Now, I’m not talking about family and friends, crucial though they are. What I mean to draw your attention to are the fabulous and too-oft overlooked side dishes that, at least in my family, are infinitely more popular than the bird. I’m talking about the things that one only gets on Thanksgiving: fresh cranberry sauce, stuffed mushrooms, sweet potato pie, homemade corn muffins and meaty stuffing. I’m thinking pumpkin pie with whipped cream, cream of mushroom soup prepared from scratch, artichokes packed with sausage, breadcrumbs, garlic and parsley. Seasonal and traditional, I cannot imagine Thanksgiving without these. Turkey is any day; my grandmother’s Italian sausage and breadcrumb stuffing is once a year.

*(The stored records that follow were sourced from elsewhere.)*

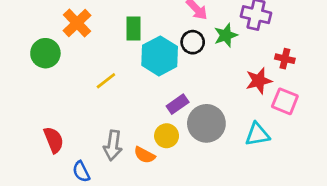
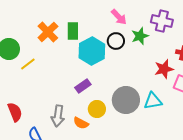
orange cross: (77, 23) -> (48, 32), moved
yellow line: (106, 81) -> (28, 64), moved
purple rectangle: (178, 104) -> (83, 86), moved
cyan triangle: (257, 134) -> (153, 101), moved

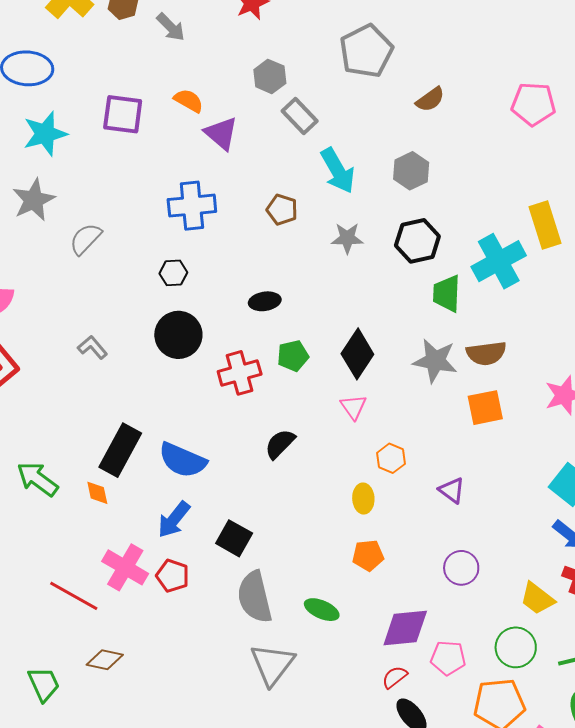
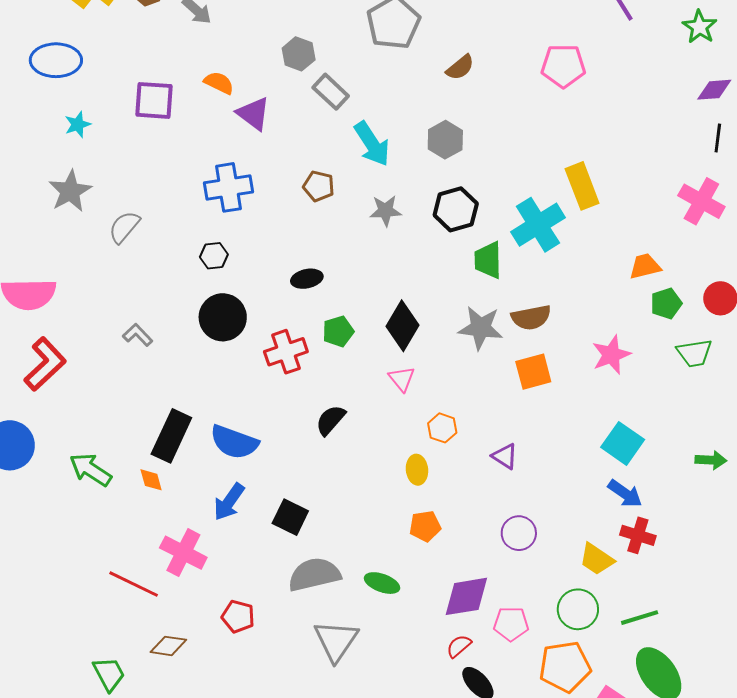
cyan star: (45, 134) -> (78, 124), size x0.6
red pentagon: (173, 576) -> (238, 617), moved
gray semicircle: (255, 597) -> (314, 574), turned 94

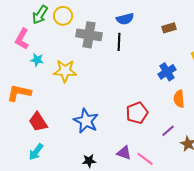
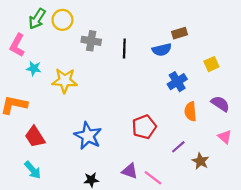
blue semicircle: (125, 19) -> (162, 50), moved
gray cross: (89, 35) -> (91, 41), size x0.7
cyan arrow: (36, 152) -> (33, 170), turned -78

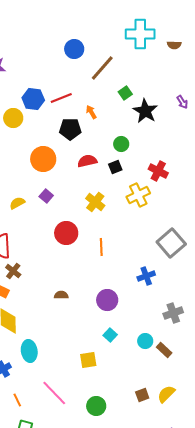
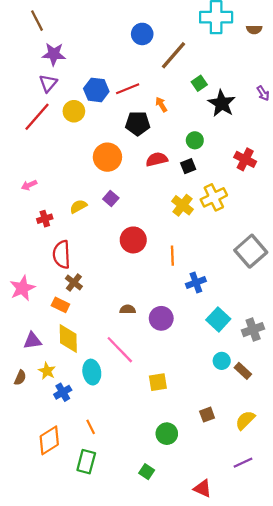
red cross: (158, 171) -> (245, 159), moved
yellow cross: (95, 202) -> (182, 205), moved
blue cross: (146, 276) -> (196, 282), moved
purple circle: (107, 300) -> (161, 318), moved
cyan square: (110, 335) -> (218, 319), moved, size x1.5
pink line: (54, 393) -> (120, 350), moved
brown square: (142, 395) -> (207, 415), moved
orange line: (17, 400) -> (91, 427), moved

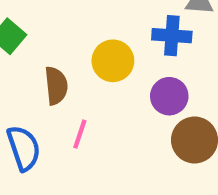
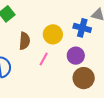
pink line: (80, 134) -> (44, 59), moved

Let’s face reality: The turkey is often a disappointment. There is a reason that 95 percent of cartoons that run Thanksgiving specials portray disaster in which the turkey goes up in flames in the oven, prompting the goofy but well-meaning protagonist to engage in hilarious antics to save the holiday for his family. My own relatives have a tendency to grossly overcook the bird, rendering it dry and tasteless. Worse still, a friend’s oven once stopped working in the middle of cooking her turkey. She had to drive the bird to a nearby relative’s house to finish cooking it. Festive!

Thanksgiving isn’t about the awesomeness of the bird. It’s about distracting people from how terrible the turkey is with much more awesome side dishes! For years, I watched my mother work as many as three stovetop burners at a time, frantically flipping through recipe books that lay untouched the rest of the year. Similarly, I watched my older cousins, all in college and starved for any sort of flavor, pile up their dishes with my mother’s specialties while practically ignoring the turkey. Now a college student myself, I understand. We all eat enough turkey, but we so rarely get the accoutrements.

Think about it. Is it really Thanksgiving if you just have a turkey and some mashed potatoes, or is it just another Thursday at a Yale dining hall? Consider your own family traditions. Maybe whip up a batch of stuffed artichokes to share with everyone, or make a pumpkin pie with home-made whipped cream. Focus on the little things, as so often those are what make life (and the holidays) that much sweeter.